There are few players in the NHL that have been more impressive and noticeable through the first week of the Stanley Cup Playoffs than Colorado Avalanche forward Nathan MacKinnon.
He looks like he is shot out of a cannon on every shift and is one of the biggest reasons his team has a 3-1 lead on the Calgary Flames and is on the verge of knocking off the top-seeded team in the Western Conference.
MacKinnon may not have the highest point total in the playoffs, but his impact has been massive.
The Avalanche have looked like the better team through the first four games, and one of the biggest reasons for that has been their team speed. They just look faster in every game, and at no time is that more evident than when MacKinnon and his line is on the ice.
There is no answer for him or anything he is doing, and you don’t have to dig too deep into the numbers to see it.
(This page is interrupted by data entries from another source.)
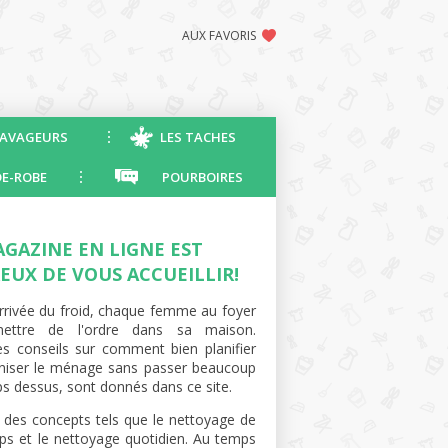
AUX FAVORIS
AVAGEURS
LES TACHES
E-ROBE
POURBOIRES
AGAZINE EN LIGNE EST
EUX DE VOUS ACCUEILLIR!
arrivée du froid, chaque femme au foyer
ettre de l'ordre dans sa maison.
s conseils sur comment bien planifier
niser le ménage sans passer beaucoup
s dessus, sont donnés dans ce site.
te des concepts tels que le nettoyage de
ps et le nettoyage quotidien. Au temps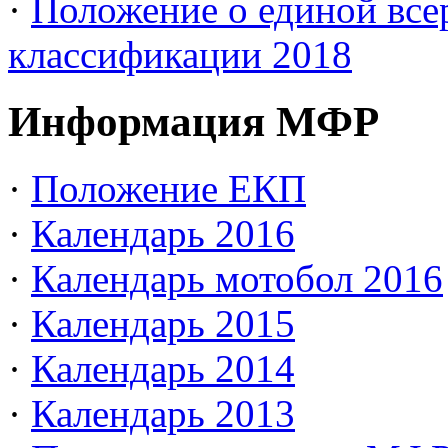
·
Положение о единой все
классификации 2018
Информация МФР
·
Положение ЕКП
·
Календарь 2016
·
Календарь мотобол 2016
·
Календарь 2015
·
Календарь 2014
·
Календарь 2013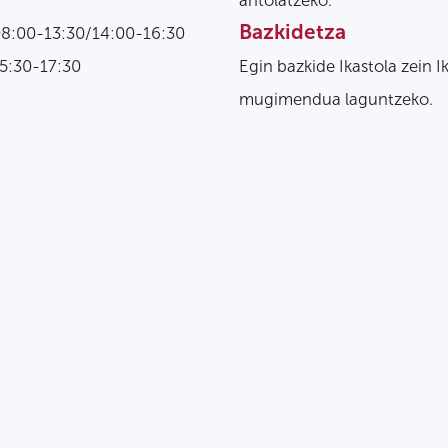
antolatzeko.
Bazkidetza
08:00-13:30/14:00-16:30
15:30-17:30
Egin bazkide Ikastola zein I
mugimendua laguntzeko.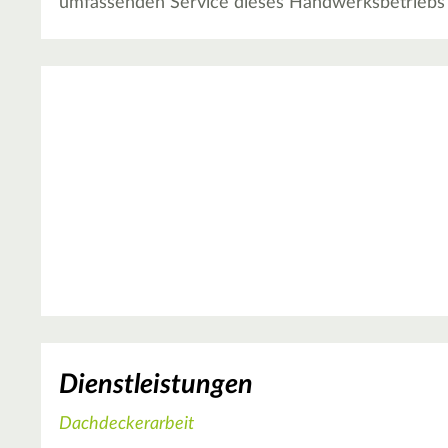
umfassenden Service dieses Handwerksbetriebs
Dienstleistungen
Dachdeckerarbeit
Following Wednesday’s come-from-behind 3-2 overtime win, MacKinnon is leading the league in total shot attempts (44), shots on goals (24), and scoring chances (25) and has been a driving force behind the Avalanche offense, just as he has been over the past two regular seasons where he has emerged as one of the truly elite players in the league.
He has been as dominant as it can possibly get at this level.
He is also one of the biggest current steals in the NHL when it comes to his total value under the salary cap, and from a team perspective has become the most valuable asset on any team in the NHL.
You won’t find anyone arguing that he is the best player in the league, but he is certainly on the very short list of players that stand out head and shoulders above the rest of the pack. Definitely top-10 at this point, maybe even starting to push the top-five. Just consider that since the start of the 2017-18 season only two players in the league (Nikita Kucherov and Connor McDavid) have recorded more points than MacKinnon, while only three have scored more goals.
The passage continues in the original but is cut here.